What is needed –
Each line from the one bearing "(-10%) no Pix" through the last line of the entries below should be returned exactly, with pictures left out.

The data –

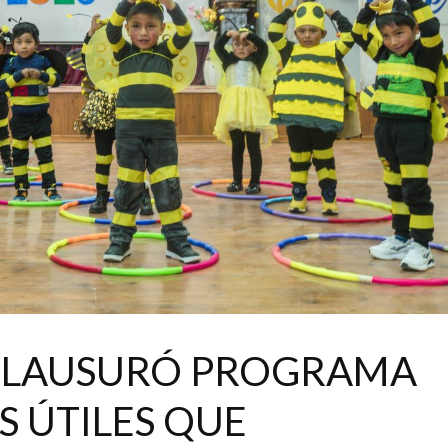
CLAUSURÓ PROGRAMA
S ÚTILES QUE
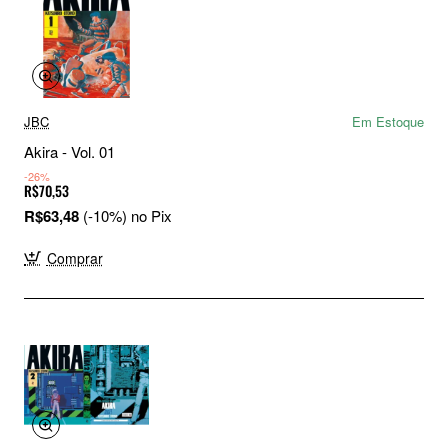
JBC
Em Estoque
Akira - Vol. 01
-26%
R$70,53
R$63,48
(-10%) no Pix
Comprar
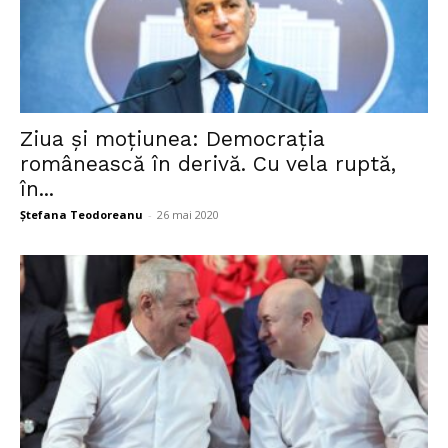
Ziua și moțiunea: Democraţia
românească în derivă. Cu vela ruptă,
în...
Ștefana Teodoreanu
-
26 mai 2020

Your solution –
(-10%) no Pix
Comprar
Ziua și moțiunea: Democraţia
românească în derivă. Cu vela ruptă,
în...
Ștefana Teodoreanu
-
26 mai 2020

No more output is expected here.